Visual identity helps you stand out and creates recognition.

But all of these are secondary to solving the user's problem.

A beautiful product that doesn't work is still a failure. An ugly product that solves problems will win every time.

How to Shift to Purpose-Driven Design

If your team is stuck in decoration mode:

1. Start with user goals, not mockups

Before opening Figma, write down:

  • What is the user trying to accomplish?
  • What's blocking them today?
  • What's the simplest way to remove that block?

2. Prototype with lo-fi first

Sketch on paper. Build in Figma with gray boxes. Focus on flow, not polish.

If it doesn't work in low-fidelity, visual polish won't save it.

3. Test with real users, real content

Not "tell me what you think of this design." But "here's your actual task—try to complete it."

Watch where they struggle. That's what needs fixing.

4. Measure outcomes, not opinions

Not "do you like this?" But "did you accomplish your goal? How long did it take? How many errors?"

Data beats opinions.

5. Celebrate simplicity, not complexity

Reward designers who cut features, not add them. Reward clarity, not cleverness.

The Best Design Is Boring

This might hurt to hear, but:

The best design is boring.

  • Buttons that look like buttons
  • Navigation that's where users expect it
  • Interactions that behave consistently
  • Information architecture that matches mental models

Boring doesn't mean ugly. It means predictable, learnable, and focused on the user's goal—not the designer's creativity.

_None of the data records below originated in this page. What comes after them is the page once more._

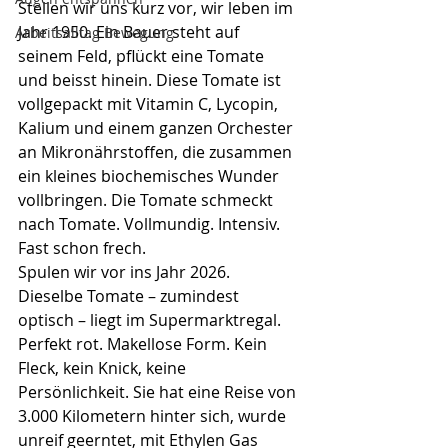
Stellen wir uns kurz vor, wir leben im 
Jahr 1950. Ein Bauer steht auf 
Arbeitsalltag Bewegung
seinem Feld, pflückt eine Tomate 
und beisst hinein. Diese Tomate ist 
vollgepackt mit Vitamin C, Lycopin, 
Kalium und einem ganzen Orchester 
an Mikronährstoffen, die zusammen 
ein kleines biochemisches Wunder 
vollbringen. Die Tomate schmeckt 
nach Tomate. Vollmundig. Intensiv. 
Fast schon frech.
Spulen wir vor ins Jahr 2026. 
Dieselbe Tomate – zumindest 
optisch – liegt im Supermarktregal. 
Perfekt rot. Makellose Form. Kein 
Fleck, kein Knick, keine 
Persönlichkeit. Sie hat eine Reise von 
3.000 Kilometern hinter sich, wurde 
unreif geerntet, mit Ethylen Gas 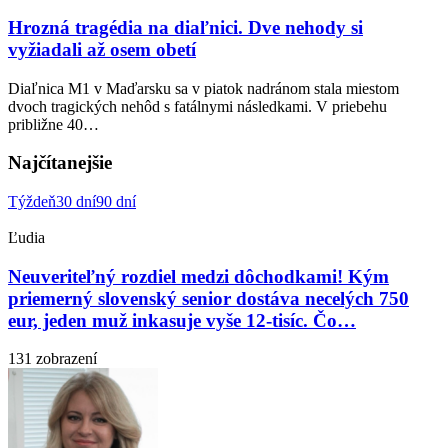
Hrozná tragédia na diaľnici. Dve nehody si
vyžiadali až osem obetí
Diaľnica M1 v Maďarsku sa v piatok nadránom stala miestom
dvoch tragických nehôd s fatálnymi následkami. V priebehu
približne 40…
Najčítanejšie
Týždeň
30 dní
90 dní
Ľudia
Neuveriteľný rozdiel medzi dôchodkami! Kým
priemerný slovenský senior dostáva necelých 750
eur, jeden muž inkasuje vyše 12-tisíc. Čo…
131 zobrazení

Save creativity for solving hard problems, not reinventing basic interactions.

Design That Wins

Here's what purpose-driven design achieves:

  • Users accomplish their goals without thinking about the interface
  • Adoption increases because the product is easy to use
  • Support requests drop because things work intuitively
  • Teams ship faster because simple is faster to build
  • The design ages well because it's not chasing trends

It might not win awards. But it wins users. And that's what matters.


The bottom line: Design isn't about making things pretty. It's about making them work.

Every pixel should serve the user's goal. Every interaction should remove friction. Every decision should be driven by purpose, not portfolio.

When design has purpose, users don't notice it—they just succeed.